━━━ INPUT DATA

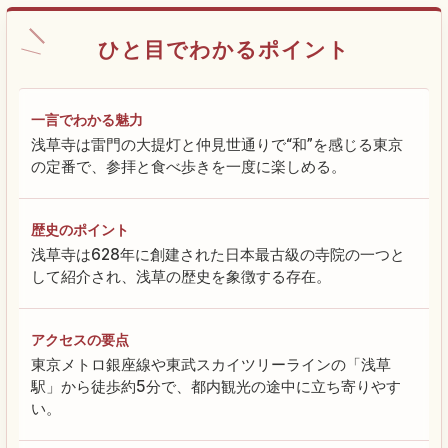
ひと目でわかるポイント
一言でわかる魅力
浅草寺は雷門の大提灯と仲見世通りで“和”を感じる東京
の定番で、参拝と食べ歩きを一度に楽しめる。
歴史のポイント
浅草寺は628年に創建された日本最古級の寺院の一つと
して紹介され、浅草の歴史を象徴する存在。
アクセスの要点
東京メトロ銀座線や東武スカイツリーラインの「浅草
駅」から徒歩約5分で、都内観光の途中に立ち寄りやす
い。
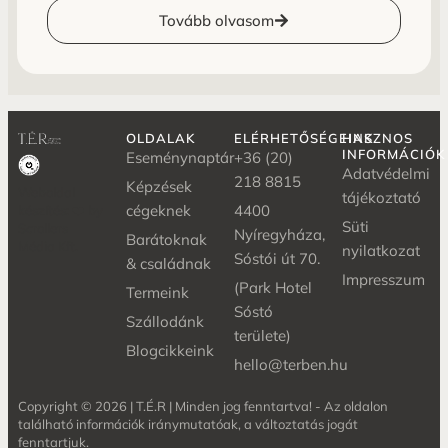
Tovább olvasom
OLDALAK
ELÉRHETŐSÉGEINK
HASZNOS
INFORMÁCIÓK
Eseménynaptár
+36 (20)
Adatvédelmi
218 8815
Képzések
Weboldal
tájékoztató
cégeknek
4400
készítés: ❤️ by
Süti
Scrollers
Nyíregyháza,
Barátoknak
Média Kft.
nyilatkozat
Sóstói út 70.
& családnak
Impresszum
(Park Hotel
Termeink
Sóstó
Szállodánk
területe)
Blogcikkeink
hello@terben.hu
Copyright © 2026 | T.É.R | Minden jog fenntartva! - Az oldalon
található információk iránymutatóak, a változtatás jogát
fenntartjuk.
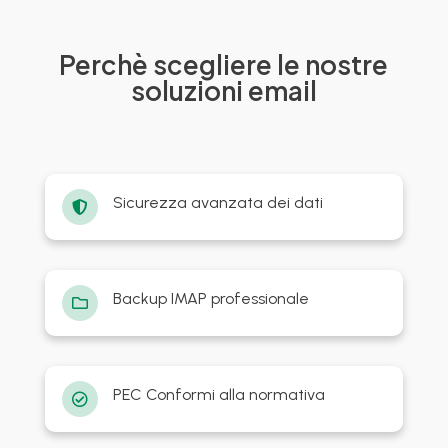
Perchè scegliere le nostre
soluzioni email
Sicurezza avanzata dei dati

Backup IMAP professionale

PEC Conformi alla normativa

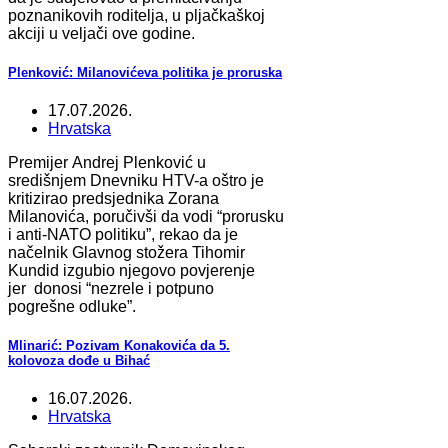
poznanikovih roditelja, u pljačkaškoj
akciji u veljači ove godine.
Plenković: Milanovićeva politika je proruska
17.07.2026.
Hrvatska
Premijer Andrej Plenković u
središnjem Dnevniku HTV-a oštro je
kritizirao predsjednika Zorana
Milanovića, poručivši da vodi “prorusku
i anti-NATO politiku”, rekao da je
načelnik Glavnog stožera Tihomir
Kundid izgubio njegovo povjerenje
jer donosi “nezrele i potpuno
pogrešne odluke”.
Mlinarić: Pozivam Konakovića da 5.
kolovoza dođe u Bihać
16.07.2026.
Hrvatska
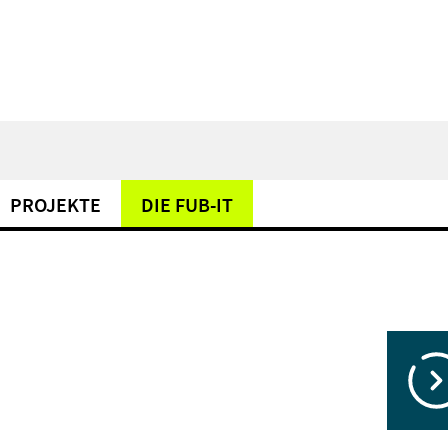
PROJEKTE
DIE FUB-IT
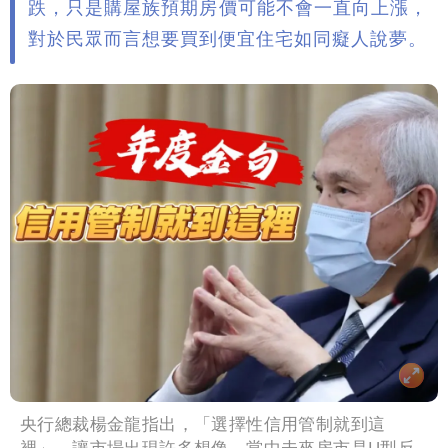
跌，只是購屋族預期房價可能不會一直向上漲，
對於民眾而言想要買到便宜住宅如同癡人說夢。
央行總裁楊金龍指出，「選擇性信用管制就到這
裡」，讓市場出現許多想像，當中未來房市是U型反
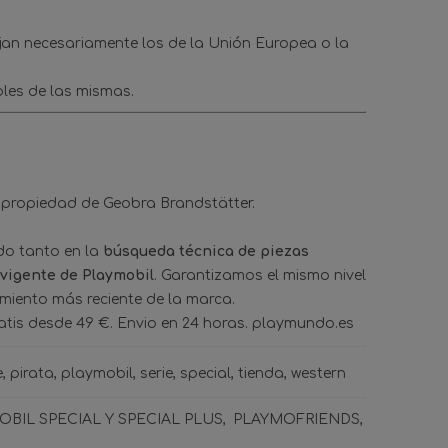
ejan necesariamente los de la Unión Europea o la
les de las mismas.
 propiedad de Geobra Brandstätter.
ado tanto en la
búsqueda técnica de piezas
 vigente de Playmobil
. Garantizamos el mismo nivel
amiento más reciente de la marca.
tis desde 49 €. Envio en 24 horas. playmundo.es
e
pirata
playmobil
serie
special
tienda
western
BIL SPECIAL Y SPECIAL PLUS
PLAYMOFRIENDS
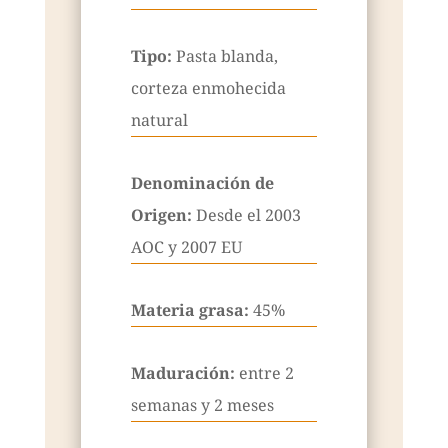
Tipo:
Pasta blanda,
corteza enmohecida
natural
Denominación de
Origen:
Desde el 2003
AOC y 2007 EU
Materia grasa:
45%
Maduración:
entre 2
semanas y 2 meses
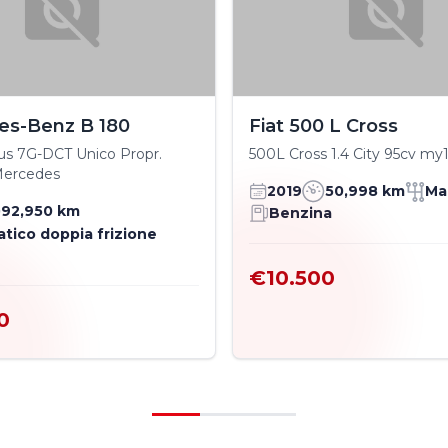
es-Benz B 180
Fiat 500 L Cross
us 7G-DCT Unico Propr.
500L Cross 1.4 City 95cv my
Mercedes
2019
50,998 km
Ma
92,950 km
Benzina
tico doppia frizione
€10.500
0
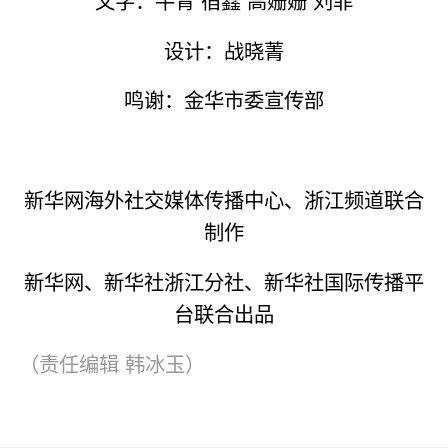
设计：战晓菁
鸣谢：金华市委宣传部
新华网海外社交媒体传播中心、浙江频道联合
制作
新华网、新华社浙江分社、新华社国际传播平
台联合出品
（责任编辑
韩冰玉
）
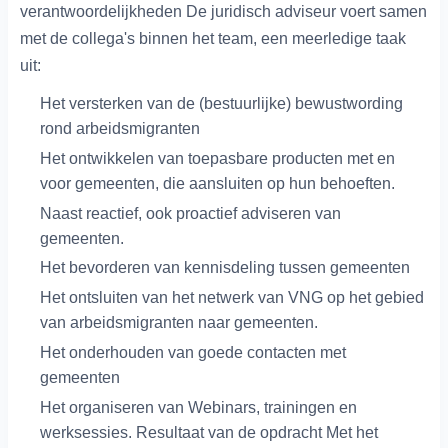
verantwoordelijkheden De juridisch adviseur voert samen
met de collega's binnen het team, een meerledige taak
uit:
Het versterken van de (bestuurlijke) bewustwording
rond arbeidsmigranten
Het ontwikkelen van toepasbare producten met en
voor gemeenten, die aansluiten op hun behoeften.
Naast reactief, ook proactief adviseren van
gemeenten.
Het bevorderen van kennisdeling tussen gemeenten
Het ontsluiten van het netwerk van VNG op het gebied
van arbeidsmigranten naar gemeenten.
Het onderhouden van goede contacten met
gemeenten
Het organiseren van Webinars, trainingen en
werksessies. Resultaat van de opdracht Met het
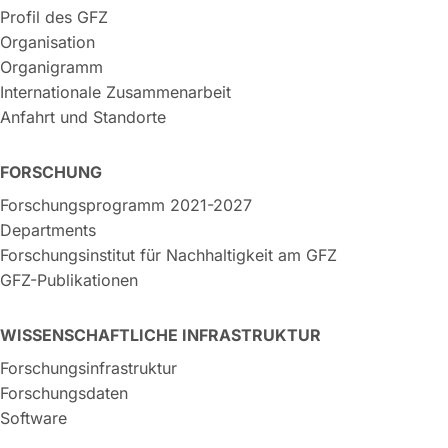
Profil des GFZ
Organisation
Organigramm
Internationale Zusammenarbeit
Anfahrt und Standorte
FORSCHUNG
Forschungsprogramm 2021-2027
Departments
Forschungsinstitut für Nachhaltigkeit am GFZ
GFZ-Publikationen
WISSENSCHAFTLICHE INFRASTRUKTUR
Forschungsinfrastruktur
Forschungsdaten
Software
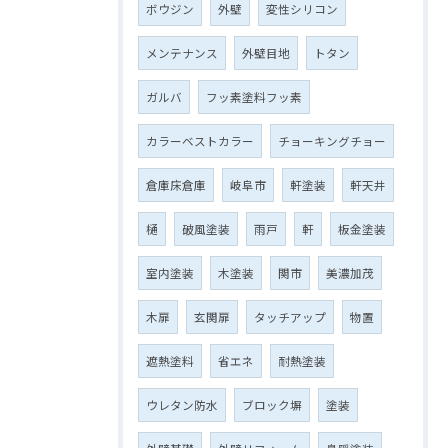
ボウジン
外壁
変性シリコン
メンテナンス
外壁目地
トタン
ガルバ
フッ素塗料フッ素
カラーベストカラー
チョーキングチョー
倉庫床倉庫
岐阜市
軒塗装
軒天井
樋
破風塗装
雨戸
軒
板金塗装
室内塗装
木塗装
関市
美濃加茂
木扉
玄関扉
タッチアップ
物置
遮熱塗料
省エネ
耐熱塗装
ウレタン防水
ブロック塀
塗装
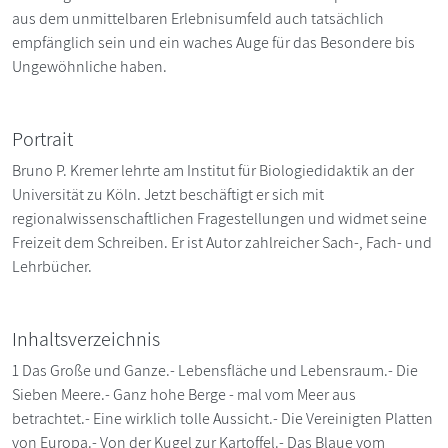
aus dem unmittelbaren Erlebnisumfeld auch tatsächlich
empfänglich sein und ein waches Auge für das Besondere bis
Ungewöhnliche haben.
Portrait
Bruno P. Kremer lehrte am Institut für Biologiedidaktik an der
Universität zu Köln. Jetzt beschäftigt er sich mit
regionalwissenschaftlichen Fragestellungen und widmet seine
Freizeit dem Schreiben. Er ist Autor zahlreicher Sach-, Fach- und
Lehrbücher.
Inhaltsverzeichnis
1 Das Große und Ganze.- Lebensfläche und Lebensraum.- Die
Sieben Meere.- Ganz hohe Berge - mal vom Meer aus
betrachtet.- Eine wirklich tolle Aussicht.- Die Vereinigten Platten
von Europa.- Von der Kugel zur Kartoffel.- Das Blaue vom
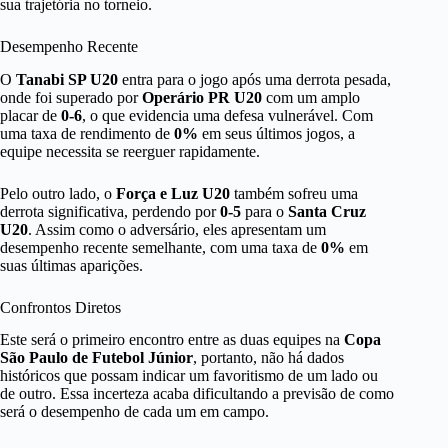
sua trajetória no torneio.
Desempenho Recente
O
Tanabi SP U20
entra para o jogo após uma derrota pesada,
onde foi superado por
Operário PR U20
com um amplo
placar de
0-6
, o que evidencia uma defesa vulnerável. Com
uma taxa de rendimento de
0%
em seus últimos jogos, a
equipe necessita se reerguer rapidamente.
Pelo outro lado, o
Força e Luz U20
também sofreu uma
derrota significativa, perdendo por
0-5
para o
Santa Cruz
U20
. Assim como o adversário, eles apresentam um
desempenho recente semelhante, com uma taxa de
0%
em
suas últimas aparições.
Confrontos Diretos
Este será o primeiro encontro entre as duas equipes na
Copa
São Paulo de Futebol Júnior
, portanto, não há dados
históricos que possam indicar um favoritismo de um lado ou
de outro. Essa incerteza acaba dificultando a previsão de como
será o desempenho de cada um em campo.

━━━━━━

## PROMPT
From the records above, report the number of lines that hold the string "arbeidsmigranten" and add nothing.

## TASK OUTPUT
2